··· Source information ···

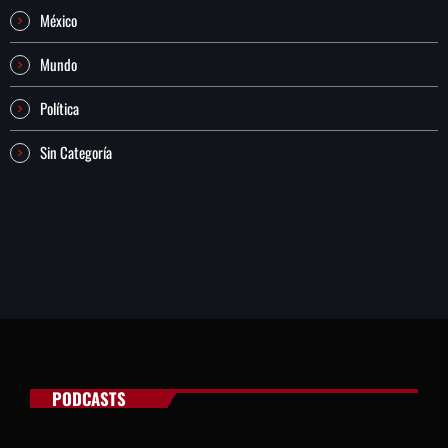
México
Mundo
Política
Sin Categoría
PODCASTS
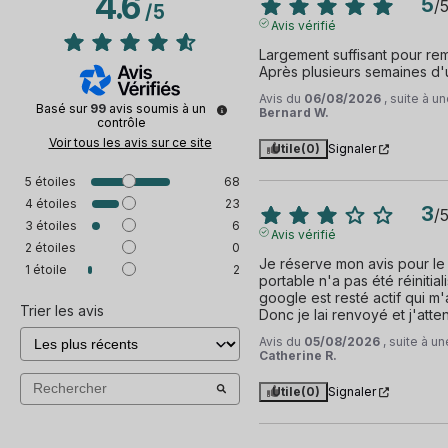
4.6
5
/
/
5
Avis vérifié
Largement suffisant pour rem
Après plusieurs semaines d'ut
Avis du
06/08/2026
, suite à 
Basé sur
99
avis soumis à un
Bernard W.
contrôle
Voir tous les avis sur ce site
Utile
(0)
Signaler
5
étoiles
68
4
étoiles
23
3
/
3
étoiles
6
Avis vérifié
2
étoiles
0
Je réserve mon avis pour le
1
étoile
2
portable n'a pas été réinitia
google est resté actif qui m
Trier les avis
Donc je lai renvoyé et j'atten
Avis du
05/08/2026
, suite à 
Catherine R.
Utile
(0)
Signaler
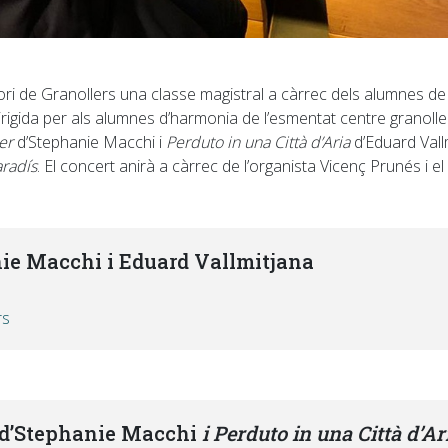
vatori de Granollers una classe magistral a càrrec dels alumnes
irigida per als alumnes d’harmonia de l’esmentat centre granolle
ber
d’Stephanie Macchi i
Perduto in una Città d’Aria
d’Eduard Vall
aradís
. El concert anirà a càrrec de l’organista Vicenç Prunés i el
ie Macchi i Eduard Vallmitjana
rs
d’Stephanie Macchi
i
Perduto in una Città d’A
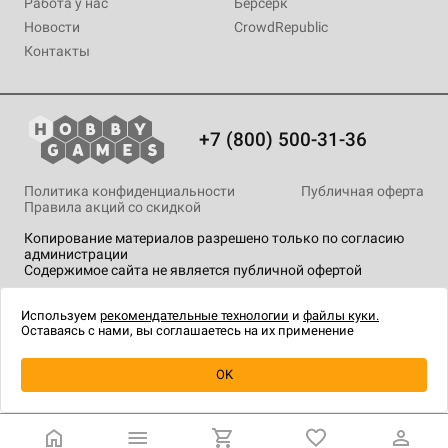
Работа у нас
Берсерк
Новости
CrowdRepublic
Контакты
+7 (800) 500-31-36
Политика конфиденциальности
Публичная оферта
Правила акций со скидкой
Копирование материалов разрешено только по согласию
администрации
Содержимое сайта не является публичной офертой
На сайте Hobby Games применяются
рекомендательные
технологии
.
Используем
рекомендательные технологии
и
файлы куки.
Оставаясь с нами, вы соглашаетесь на их применение
Уведомить о наличии
OK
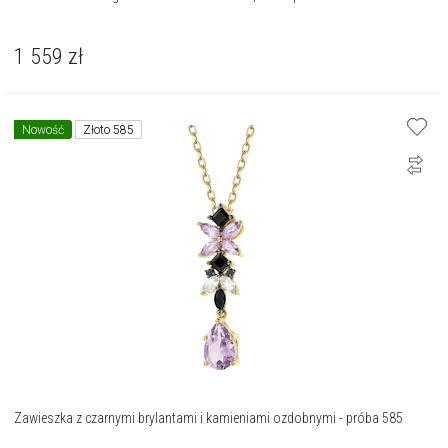
1 559
zł
Nowość
Złoto 585
Zawieszka z czarnymi brylantami i kamieniami ozdobnymi - próba 585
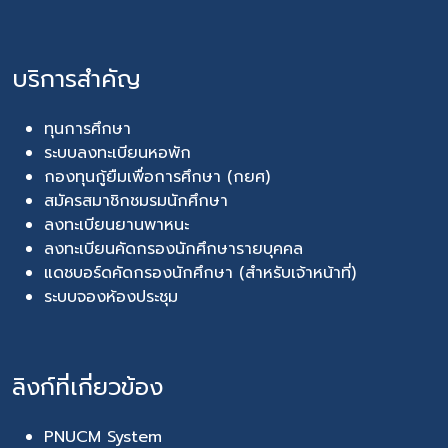
บริการสำคัญ
ทุนการศึกษา
ระบบลงทะเบียนหอพัก
กองทุนกู้ยืมเพื่อการศึกษา (กยศ)
สมัครสมาชิกชมรมนักศึกษา
ลงทะเบียนยานพาหนะ
ลงทะเบียนคัดกรองนักศึกษารายบุคคล
แดชบอร์ดคัดกรองนักศึกษา (สำหรับเจ้าหน้าที่)
ระบบจองห้องประชุม
ลิงก์ที่เกี่ยวข้อง
PNUCM System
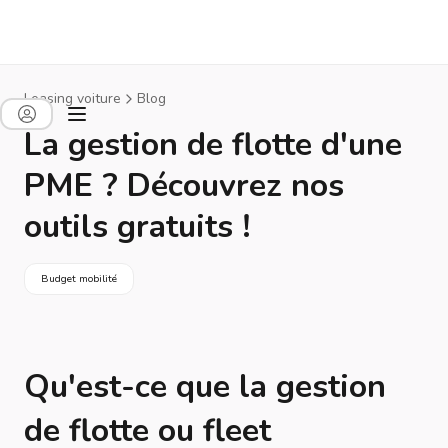
Leasing voiture
Blog
La gestion de flotte d'une
PME ? Découvrez nos
outils gratuits !
Budget mobilité
Qu'est-ce que la gestion
de flotte ou fleet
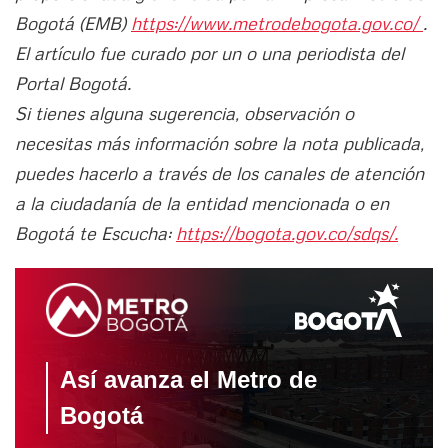
Bogotá (EMB)
https://www.metrodebogota.gov.co/
.
El artículo fue curado por un o una periodista del
Portal Bogotá.
Si tienes alguna sugerencia, observación o
necesitas más información sobre la nota publicada,
puedes hacerlo a través de los canales de atención
a la ciudadanía de la entidad mencionada o en
Bogotá te Escucha:
https://bogota.gov.co/sdqs/.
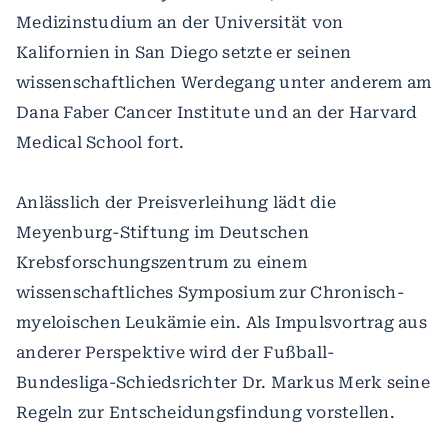
Medizinstudium an der Universität von
Kalifornien in San Diego setzte er seinen
wissenschaftlichen Werdegang unter anderem am
Dana Faber Cancer Institute und an der Harvard
Medical School fort.
Anlässlich der Preisverleihung lädt die
Meyenburg-Stiftung im Deutschen
Krebsforschungszentrum zu einem
wissenschaftliches Symposium zur Chronisch-
myeloischen Leukämie ein. Als Impulsvortrag aus
anderer Perspektive wird der Fußball-
Bundesliga-Schiedsrichter Dr. Markus Merk seine
Regeln zur Entscheidungsfindung vorstellen.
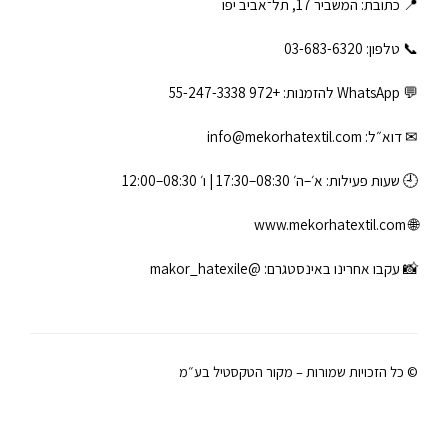
📍 כתובת: המשביר 17, תל־אביב יפו
📞 טלפון: ‎03-683-6320
💬 WhatsApp להזמנות:
+972 55-247-3338
✉ דוא״ל:
info@mekorhatextil.com
🕘 שעות פעילות: א׳–ה׳ 08:30–17:30 | ו׳ 08:30–12:00
www.mekorhatextil.com
🌐
📸 עקבו אחרינו באינסטגרם:
@makor_hatexile
© כל הזכויות שמורות – מקור הטקסטיל בע״מ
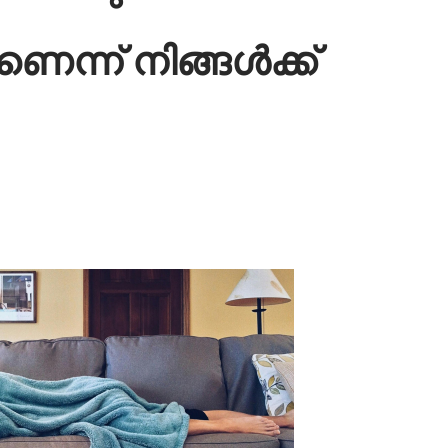
ന്ന് നിങ്ങൾക്ക്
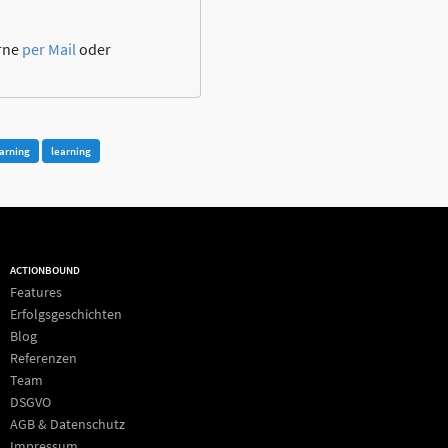
erne
per Mail
oder
arning
learning
ACTIONBOUND
Features
Erfolgsgeschichten
Blog
Referenzen
Team
DSGVO
AGB & Datenschutz
Impressum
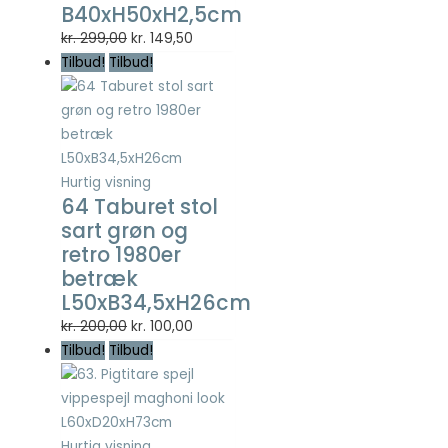
B40xH50xH2,5cm
Statistisk
Statistisk
Den
Den
kr.
299,00
kr.
149,50
cookies
oprindelige
aktuelle
Tilbud!
Tilbud!
hjælper
pris
pris
webstedsejere
var:
er:
med at forstå,
hvordan de
kr. 299,00.
kr. 149,50.
besøgende
interagerer
Hurtig visning
med
64 Taburet stol
hjemmesider
sart grøn og
ved at
retro 1980er
indsamle og
rapportere
betræk
oplysninger
L50xB34,5xH26cm
anonymt.
Den
Den
kr.
200,00
kr.
100,00
oprindelige
aktuelle
Tilbud!
Tilbud!
pris
pris
Oplevelse
var:
er:
For at vores
kr. 200,00.
kr. 100,00.
hjemmeside
skal fungere
Hurtig visning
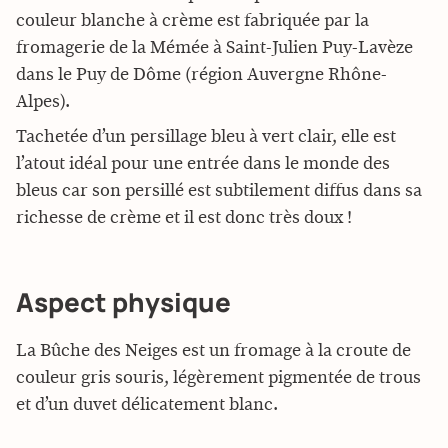
couleur blanche à crème est fabriquée par la
fromagerie de la Mémée à Saint-Julien Puy-Lavèze
dans le Puy de Dôme (région
Auvergne Rhône-
Alpes)
.
Tachetée d’un persillage bleu à vert clair, elle est
l’atout idéal pour une entrée dans le monde des
bleus car son persillé est subtilement diffus dans sa
richesse de crème et il est donc très doux !
Aspect physique
La Bûche des Neiges est un fromage à la croute de
couleur gris souris, légèrement pigmentée de trous
et d’un duvet délicatement blanc.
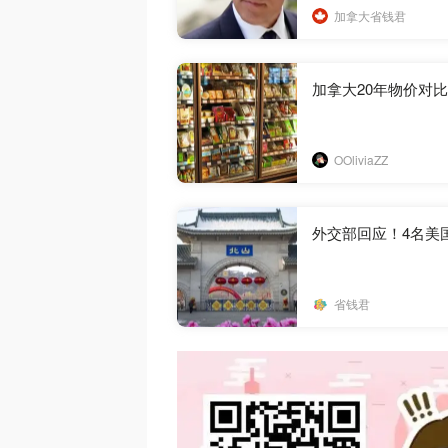
加拿大省钱君
加拿大20年物价对
OOliviaZZ
外交部回应！4名美
省钱君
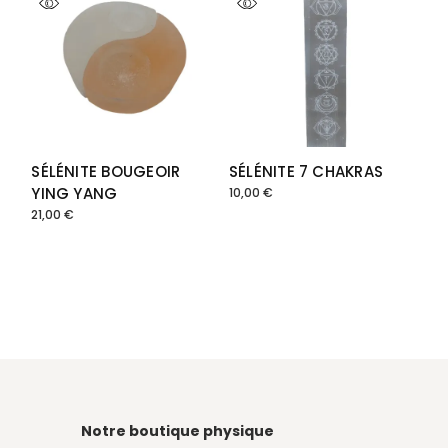
SÉLÉNITE BOUGEOIR
SÉLÉNITE 7 CHAKRAS
YING YANG
10,00
€
21,00
€
Notre boutique physique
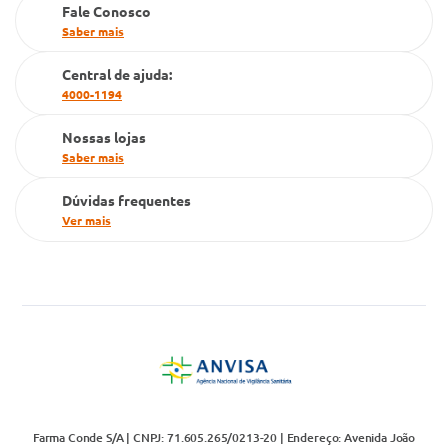
Bulário Anvisa
Trocas e Devoluções
Trabalhe Conosco
Condeclin
Política de Reembolso
Código de Conduta
Convênio Conlife
Fale Conosco
Gestão de marcas
Dúvidas Frequentes
Farmacia popular
Nossos contatos
PBM
Fale Conosco
Cartão Grupo Conde
Saber mais
Televendas
Central de ajuda:
4000-1194
Nossas lojas
Saber mais
Dúvidas frequentes
Ver mais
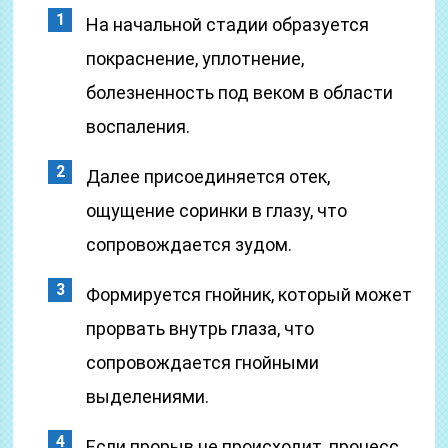
На начальной стадии образуется
покраснение, уплотнение,
болезненность под веком в области
воспаления.
Далее присоединяется отек,
ощущение соринки в глазу, что
сопровождается зудом.
Формируется гнойник, который может
прорвать внутрь глаза, что
сопровождается гнойными
выделениями.
Если прорыв не происходит, процесс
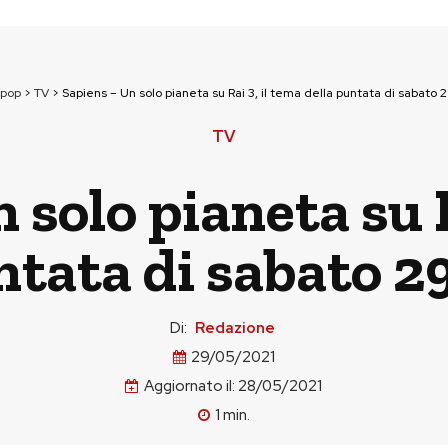
npop
>
TV
>
Sapiens – Un solo pianeta su Rai 3, il tema della puntata di sabato
TV
 solo pianeta su R
ntata di sabato 
Di:
Redazione
29/05/2021
Aggiornato il:
28/05/2021
1
min.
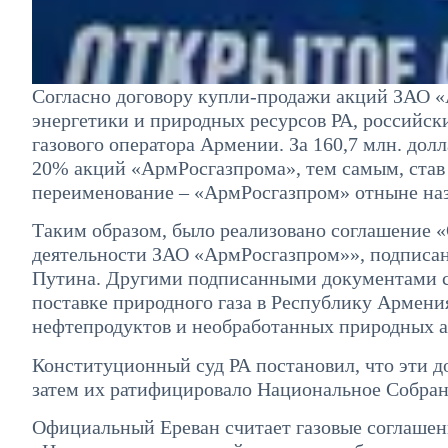
Согласно договору купли-продажи акций ЗАО 
энергетики и природных ресурсов РА, российски
газового оператора Армении. За 160,7 млн. до
20% акций «АрмРосгазпрома», тем самым, став
переименование – «АрмРосгазпром» отныне на
Таким образом, было реализовано соглашение 
деятельности ЗАО «АрмРосгазпром»», подписан
Путина. Другими подписанными документами с
поставке природного газа в Республику Армения
нефтепродуктов и необработанных природных а
Конституционный суд РА постановил, что эти 
затем их ратифицировало Национальное Собран
Официальный Ереван считает газовые соглашен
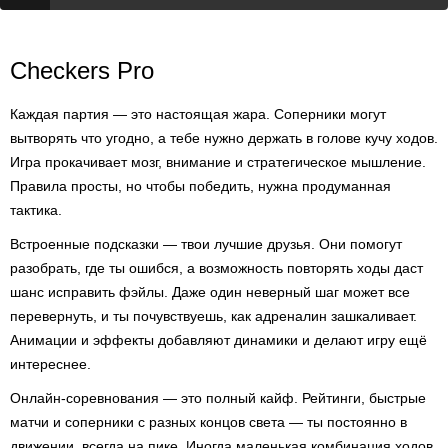
Checkers Pro
Каждая партия — это настоящая жара. Соперники могут
вытворять что угодно, а тебе нужно держать в голове кучу ходов.
Игра прокачивает мозг, внимание и стратегическое мышление.
Правила просты, но чтобы победить, нужна продуманная
тактика.
Встроенные подсказки — твои лучшие друзья. Они помогут
разобрать, где ты ошибся, а возможность повторять ходы даст
шанс исправить фэйлы. Даже один неверный шаг может все
перевернуть, и ты почувствуешь, как адреналин зашкаливает.
Анимации и эффекты добавляют динамики и делают игру ещё
интереснее.
Онлайн-соревнования — это полный кайф. Рейтинги, быстрые
матчи и соперники с разных концов света — ты постоянно в
движении, всегда на пике. Иногда маленькая комбинация ходов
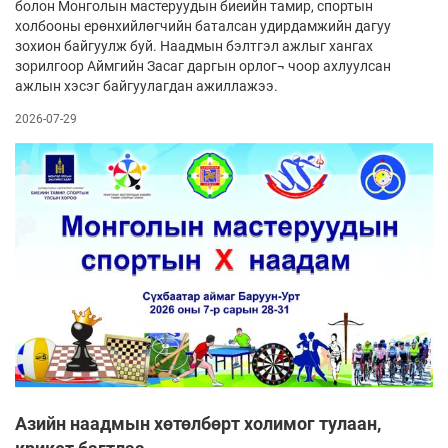
болон Монголын мастеруудын биеийн тамир, спортын
холбооны ерөнхийлөгчийн баталсан удирдамжийн дагуу
зохион байгуулж буй. Наадмын бэлтгэл ажлыг хангах
зорилгоор Аймгийн Засаг даргын орлог¬ чоор ахлуулсан
ажлын хэсэг байгуулагдан ажиллажээ.
2026-07-29
Азийн наадмын хөтөлбөрт холимог тулаан,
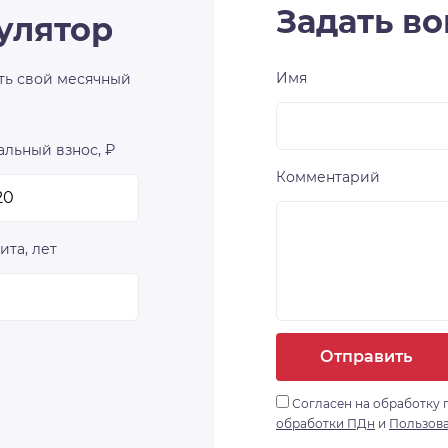
Задать во
улятор
Имя
ть свой месячный
льный взнос, ₽
Комментарий
ита, лет
Отправить
Согласен на обработку 
обработки ПДн
и
Пользов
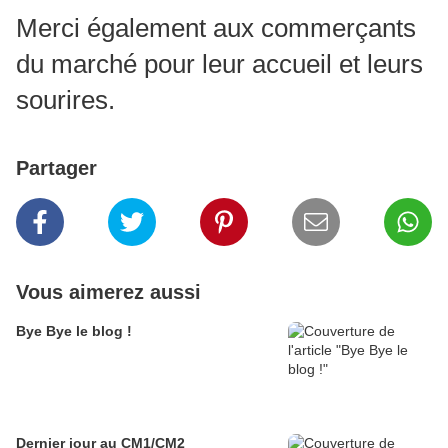
Merci également aux commerçants
du marché pour leur accueil et leurs
sourires.
Partager
Vous aimerez aussi
Bye Bye le blog !
Dernier jour au CM1/CM2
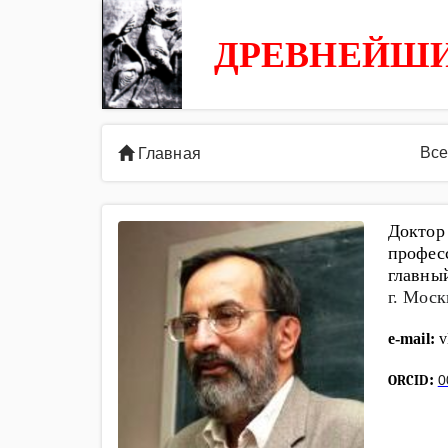
ДРЕВНЕЙШИ
Все
Главная
Доктор
профес
главны
г. Моск
e-mail:
v
:
ORCID
0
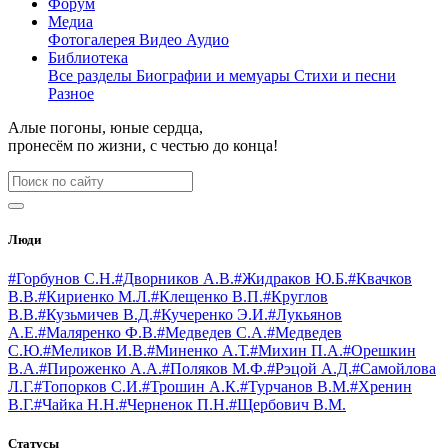
Форум
Медиа
Фотогалерея
Видео
Аудио
Библиотека
Все разделы
Биографии и мемуары
Стихи и песни
Разное
Алые погоны, юные сердца,
пронесём по жизни, с честью до конца!
Люди
#Горбунов С.Н.
#Дворников А.В.
#Жидраков Ю.Б.
#Квачков
В.В.
#Кириенко М.Л.
#Клещенко В.П.
#Круглов
В.В.
#Кузьмичев В.Д.
#Кучеренко Э.И.
#Лукьянов
А.Е.
#Маляренко Ф.В.
#Медведев С.А.
#Медведев
С.Ю.
#Меликов И.В.
#Миненко А.Т.
#Михин П.А.
#Орешкин
В.А.
#Пироженко А.А.
#Поляков М.Ф.
#Рэцой А.Д.
#Самойлова
Л.Г.
#Топорков С.И.
#Трошин А.К.
#Турчанов В.М.
#Хренин
В.Г.
#Чайка Н.Н.
#Черненок П.Н.
#Щербович В.М.
Статусы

···

▶ [What you need to do]: Leave the pictures out, and restate exactly the lines from the start of the records through the one that contains "d’Stephanie Macchi i".

▶ [Exercise output]:
México
Mundo
Política
Sin Categoría
PODCASTS
4.6
5
/
/
5
Avis vérifié
Largement suffisant pour rem
Après plusieurs semaines d'ut
Avis du
06/08/2026
, suite à 
Basé sur
99
avis soumis à un
Bernard W.
contrôle
Voir tous les avis sur ce site
Utile
(0)
Signaler
5
étoiles
68
4
étoiles
23
3
/
3
étoiles
6
Avis vérifié
2
étoiles
0
Je réserve mon avis pour le
1
étoile
2
portable n'a pas été réinitia
google est resté actif qui m
Trier les avis
Donc je lai renvoyé et j'atten
Avis du
05/08/2026
, suite à 
Catherine R.
Utile
(0)
Signaler
vatori de Granollers una classe magistral a càrrec dels alumnes
irigida per als alumnes d’harmonia de l’esmentat centre granolle
ber
d’Stephanie Macchi i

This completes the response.